(Dataset entries)
+ + + +
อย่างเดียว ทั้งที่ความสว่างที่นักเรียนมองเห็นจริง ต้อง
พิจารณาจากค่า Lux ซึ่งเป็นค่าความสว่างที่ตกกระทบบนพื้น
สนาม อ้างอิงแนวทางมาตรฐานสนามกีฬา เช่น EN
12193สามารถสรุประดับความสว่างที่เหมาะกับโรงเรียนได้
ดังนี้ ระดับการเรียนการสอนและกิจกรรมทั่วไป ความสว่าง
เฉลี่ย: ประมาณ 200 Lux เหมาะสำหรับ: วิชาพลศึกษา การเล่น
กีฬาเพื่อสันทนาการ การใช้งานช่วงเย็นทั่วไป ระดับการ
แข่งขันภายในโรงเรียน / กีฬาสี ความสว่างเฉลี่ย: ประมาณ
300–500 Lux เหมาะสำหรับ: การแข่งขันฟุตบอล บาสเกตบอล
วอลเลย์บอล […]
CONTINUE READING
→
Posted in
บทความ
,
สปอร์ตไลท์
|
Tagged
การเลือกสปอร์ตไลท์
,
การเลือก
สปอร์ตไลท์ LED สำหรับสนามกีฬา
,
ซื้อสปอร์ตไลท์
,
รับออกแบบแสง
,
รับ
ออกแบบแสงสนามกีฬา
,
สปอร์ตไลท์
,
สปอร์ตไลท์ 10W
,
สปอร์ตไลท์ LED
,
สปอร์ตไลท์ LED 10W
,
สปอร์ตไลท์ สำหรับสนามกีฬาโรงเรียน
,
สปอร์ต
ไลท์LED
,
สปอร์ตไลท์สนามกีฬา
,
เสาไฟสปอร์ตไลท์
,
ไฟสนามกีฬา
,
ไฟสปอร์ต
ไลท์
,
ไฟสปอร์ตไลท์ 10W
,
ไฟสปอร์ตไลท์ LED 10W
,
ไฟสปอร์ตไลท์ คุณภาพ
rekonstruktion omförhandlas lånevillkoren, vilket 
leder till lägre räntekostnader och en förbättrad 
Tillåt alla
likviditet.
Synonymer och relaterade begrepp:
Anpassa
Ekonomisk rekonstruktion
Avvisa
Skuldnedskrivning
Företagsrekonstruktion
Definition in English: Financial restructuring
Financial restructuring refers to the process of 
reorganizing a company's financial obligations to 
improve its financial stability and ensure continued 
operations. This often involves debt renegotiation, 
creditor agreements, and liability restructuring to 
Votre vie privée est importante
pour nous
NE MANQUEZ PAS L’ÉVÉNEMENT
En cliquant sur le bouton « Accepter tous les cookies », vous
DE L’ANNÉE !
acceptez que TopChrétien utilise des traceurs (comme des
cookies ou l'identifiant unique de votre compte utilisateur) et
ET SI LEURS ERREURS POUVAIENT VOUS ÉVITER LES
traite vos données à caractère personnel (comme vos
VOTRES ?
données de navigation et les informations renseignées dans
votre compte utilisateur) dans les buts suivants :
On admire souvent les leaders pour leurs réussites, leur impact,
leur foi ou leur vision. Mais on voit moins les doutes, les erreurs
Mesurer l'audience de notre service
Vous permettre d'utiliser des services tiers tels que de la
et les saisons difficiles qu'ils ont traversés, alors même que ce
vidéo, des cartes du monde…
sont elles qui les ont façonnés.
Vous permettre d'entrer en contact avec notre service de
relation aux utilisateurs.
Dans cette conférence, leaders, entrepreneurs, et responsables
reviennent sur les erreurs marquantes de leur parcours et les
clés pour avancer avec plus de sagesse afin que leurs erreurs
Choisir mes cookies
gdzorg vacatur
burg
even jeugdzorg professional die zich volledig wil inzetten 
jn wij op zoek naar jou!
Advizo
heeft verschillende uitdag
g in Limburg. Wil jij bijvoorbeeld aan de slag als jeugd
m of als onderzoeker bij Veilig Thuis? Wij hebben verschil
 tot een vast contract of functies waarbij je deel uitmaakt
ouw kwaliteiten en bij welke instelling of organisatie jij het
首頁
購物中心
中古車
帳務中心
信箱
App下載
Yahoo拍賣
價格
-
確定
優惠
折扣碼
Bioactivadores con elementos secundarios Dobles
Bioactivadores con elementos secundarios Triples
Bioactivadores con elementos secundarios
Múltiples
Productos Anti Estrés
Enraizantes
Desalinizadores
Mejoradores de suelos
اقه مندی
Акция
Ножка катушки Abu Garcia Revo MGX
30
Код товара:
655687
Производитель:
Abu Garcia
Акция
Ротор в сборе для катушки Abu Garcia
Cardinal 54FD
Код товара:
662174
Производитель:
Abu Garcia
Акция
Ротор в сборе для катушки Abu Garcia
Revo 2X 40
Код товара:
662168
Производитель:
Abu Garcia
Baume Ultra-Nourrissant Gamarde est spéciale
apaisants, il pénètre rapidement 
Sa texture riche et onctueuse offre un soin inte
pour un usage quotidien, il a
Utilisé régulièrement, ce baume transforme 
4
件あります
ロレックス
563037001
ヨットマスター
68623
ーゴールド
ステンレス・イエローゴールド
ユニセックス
+ + + +
- _WORK ORDER_
Look back at the data above. Transcribe exactly the lines starting at the line that contains "creditor agreements, and" and ending at the line that contains "m of als onderzoeker".

- _EXERCISE ANSWER_
creditor agreements, and liability restructuring to 
Votre vie privée est importante
pour nous
NE MANQUEZ PAS L’ÉVÉNEMENT
En cliquant sur le bouton « Accepter tous les cookies », vous
DE L’ANNÉE !
acceptez que TopChrétien utilise des traceurs (comme des
cookies ou l'identifiant unique de votre compte utilisateur) et
ET SI LEURS ERREURS POUVAIENT VOUS ÉVITER LES
traite vos données à caractère personnel (comme vos
VOTRES ?
données de navigation et les informations renseignées dans
votre compte utilisateur) dans les buts suivants :
On admire souvent les leaders pour leurs réussites, leur impact,
leur foi ou leur vision. Mais on voit moins les doutes, les erreurs
Mesurer l'audience de notre service
Vous permettre d'utiliser des services tiers tels que de la
et les saisons difficiles qu'ils ont traversés, alors même que ce
vidéo, des cartes du monde…
sont elles qui les ont façonnés.
Vous permettre d'entrer en contact avec notre service de
relation aux utilisateurs.
Dans cette conférence, leaders, entrepreneurs, et responsables
reviennent sur les erreurs marquantes de leur parcours et les
clés pour avancer avec plus de sagesse afin que leurs erreurs
Choisir mes cookies
gdzorg vacatur
burg
even jeugdzorg professional die zich volledig wil inzetten 
jn wij op zoek naar jou!
Advizo
heeft verschillende uitdag
g in Limburg. Wil jij bijvoorbeeld aan de slag als jeugd
m of als onderzoeker bij Veilig Thuis? Wij hebben verschil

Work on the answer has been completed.